* _Exercise_
Reproduce, exactly and only, the lines of the data that follows from the one containing "ticism, Says Africa Must Take Responsibili" down to the one containing "2445-2447 Buchanan Street, San", without pictures.

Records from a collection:
-*-

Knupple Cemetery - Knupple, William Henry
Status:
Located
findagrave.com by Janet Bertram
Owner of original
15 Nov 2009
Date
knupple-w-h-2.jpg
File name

-*-

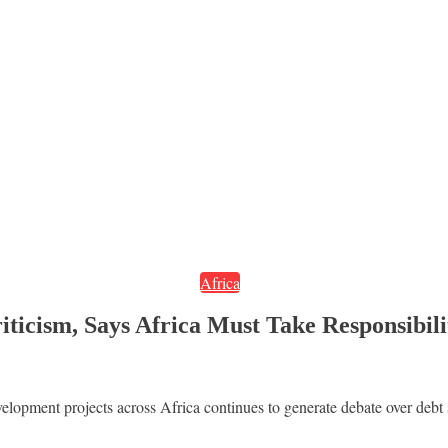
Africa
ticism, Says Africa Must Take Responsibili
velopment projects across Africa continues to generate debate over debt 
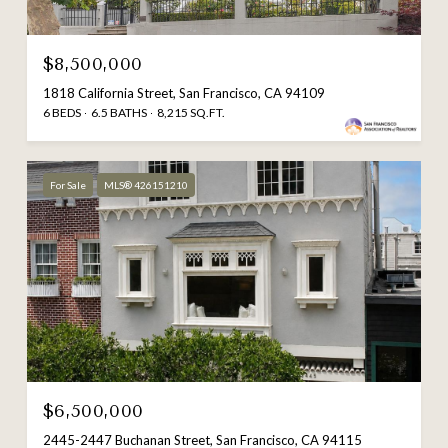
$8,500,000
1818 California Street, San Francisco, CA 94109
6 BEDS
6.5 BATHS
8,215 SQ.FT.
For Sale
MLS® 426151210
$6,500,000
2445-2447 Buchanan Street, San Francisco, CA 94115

-*-

* _Output for this task_
ticism, Says Africa Must Take Responsibili
velopment projects across Africa continues to generate debate over debt 
$8,500,000
1818 California Street, San Francisco, CA 94109
6 BEDS
6.5 BATHS
8,215 SQ.FT.
For Sale
MLS® 426151210
$6,500,000
2445-2447 Buchanan Street, San Francisco, CA 94115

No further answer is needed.